Кажется, у него была семья — жена, дети,— наверное, была, и к нам он ходил потому, что хоть и жалкие гроши, но что-то он получал за свои информашки,— и все-таки, мне кажется, не ради информашек только ходил он, не ради них просиживал на диване и час, и два, и три, не ради них заговаривал с каждым,— не мог ведь он не чувствовать того легкого презрения, которое сквозило в нашем обращении с ним, и все-таки он ходил, и однажды я подумал, что, наверное, чувствовал себя вот так и я, когда, студентом, забредал в столовую без копейки в кармане, чтобы, делая вид, что читаю газету, как бы в увлечении, забывшись, как бы между прочим, съесть пару кусков хлеба, кем-то оставленных на тарелке.

Но мы были молоды. Мы сами штопали свои свитера захватывающих дух расцветок, мы занимали у машинисток на обед и снимали угол или комнату на двоих у куркулей, присчитывающих за ночное освещение. И если мы все-таки терпели Политанского, то причиной этому были никак не его поношенные штаны.

Мы были молоды, злы и лишены всякой сентиментальности. Но мы жалели его — той брезгливой, виноватой жалостью, которая возникает у здоровых людей к уроду или калеке.

Иногда мне вдруг хотелось наорать на него. Взять и трахнуть кулаком по его сутулой, съежившейся спине. Вывести его из себя. Чтобы он выпрямился, развернул плечи, оскорбился, наконец, чтобы в его глазках на мгновение хоть вспыхнули гордость и ярость.

— Слушайте,— сказал я ему однажды,— чего вы боитесь?
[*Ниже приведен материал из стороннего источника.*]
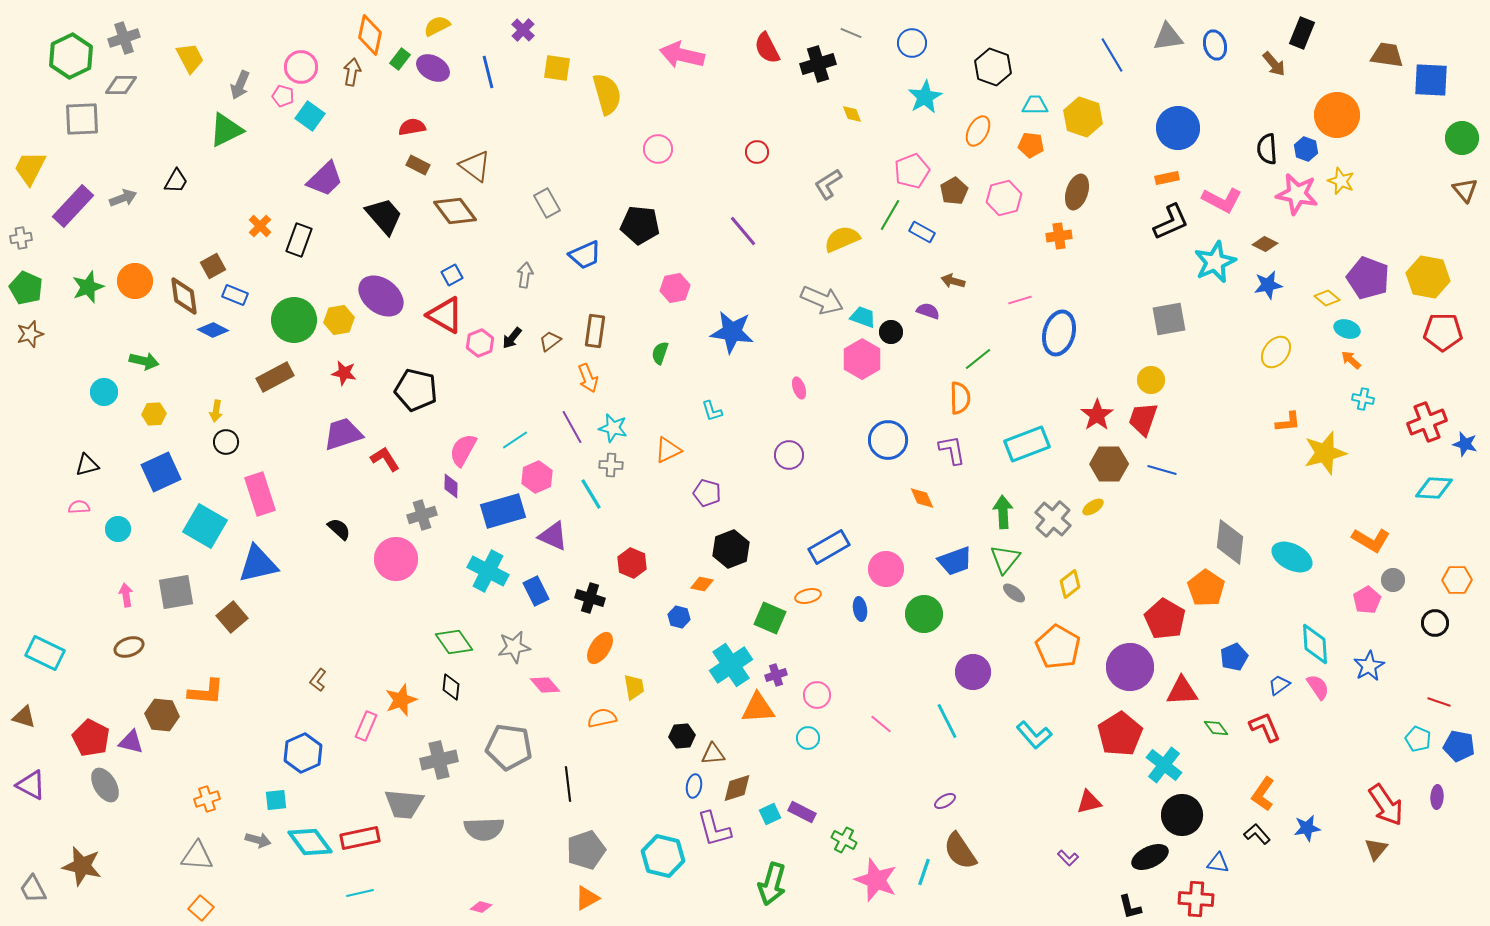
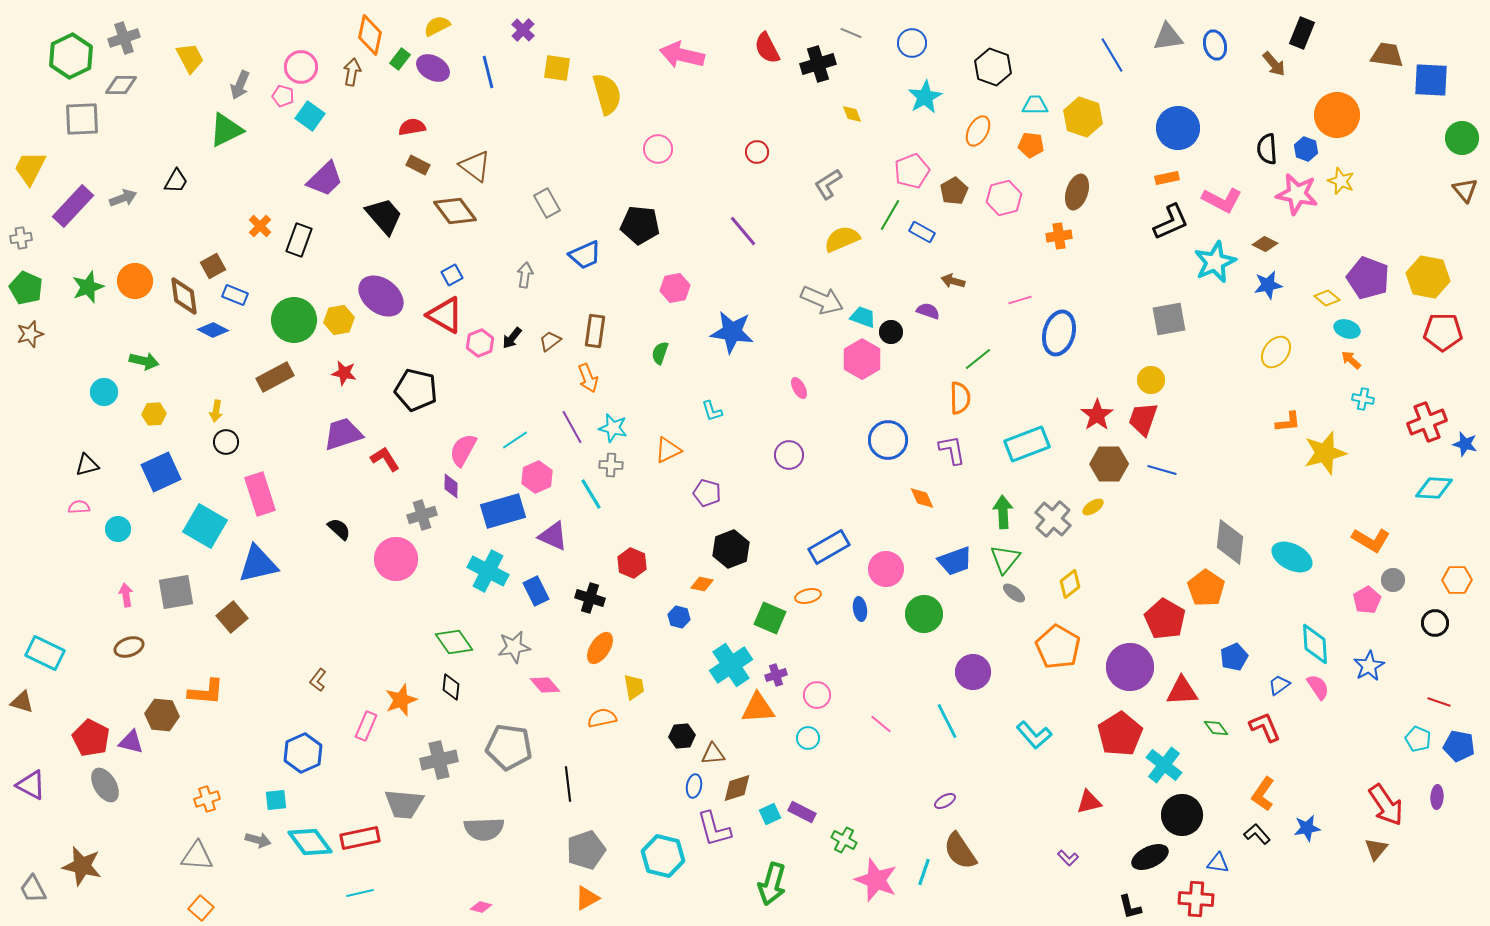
pink ellipse at (799, 388): rotated 10 degrees counterclockwise
brown triangle at (24, 717): moved 2 px left, 15 px up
Узенький лобик его пересекли тонкие частые морщинки, он испуганно — снизу вверх — посмотрел на меня.

— Боюсь? — пробормотал он удивленно.— Я ничего... Ничего не боюсь...

— Боитесь! — сказал я.— Вы умеете сердиться? Негодовать? Ну вот взять и стукнуть по столу так, чтобы с него соскочила чернильница?

— Вы чудак...— Он зажмурился и рассмеялся меленьким, рассыпающимся своим смешком.— Ну на кого же мне, как вы говорите, злиться?..

Я пожалел, что затеял этот разговор.

Однако Политанский вскоре сам вернулся к нему.

Кончался рабочий день, я уходил из редакции.

— Можно мне проводить вас немного? — спросил он, когда мы спускались с крыльца.

Тянулась глухая, зябкая осень, сплошным туманом висел дождь, мы скакали с кирпича на кирпич по расплывшейся улице с остовами возводимых домов. Когда мы выбрались на улочку посуше, с тротуаром, Политанский сказал:

— Знаете, я ведь не забыл о ваших словах. Я долго думал... Действительно, вы правы, я, наверное, очень робкий...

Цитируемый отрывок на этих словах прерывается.